Composers › Lili Boulanger › Programme note
Lili
Lili Boulanger’s early death was only the last of her misfortunes. At the age of two she had such severe bronchial pneumonia that she nearly died from it and was left with a much reduced resistance to illness. For the rest of her life she suffered not only from the intestinal complaint that eventually killed her but also, in spite of every effort made by her family to protect her, from a variety of infectious diseases. Rarely in good health, often very weak, she experienced little of real life - even though the extraordinary maturity of her music suggests that she knew a lot more than a little about it.
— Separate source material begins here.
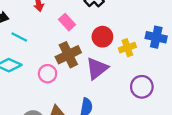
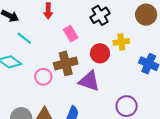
yellow cross: (127, 48) -> (121, 42), moved
purple triangle: (97, 68) -> (89, 81), turned 45

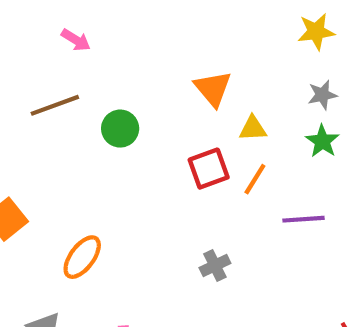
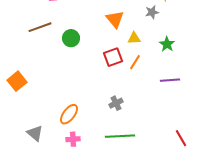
gray star: (322, 95) -> (152, 12), moved
purple line: (303, 219) -> (170, 80), moved
orange ellipse: (82, 257) -> (69, 114), moved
When the time came for her to enjoy the rewards of her achievement in becoming the first woman composer ever to win the Prix de Rome, the outbreak of war promptly interrupted her period of residence with the other prizewinners at the French Academy in Rome. She went back to the Villa Medici two years later but it was again for a short period and - taking only intermittent advantage of the favourable working conditions she found there - she spent no more than seven months in Rome altogether. The war also disrupted musical life in Paris and, in consequence, reduced the opportunities she would otherwise have had to establish her reputation as a composer. She did, on the other hand, find the energy to write most of her major works at this time, including her three fervent Psalm settings for chorus and orchestra.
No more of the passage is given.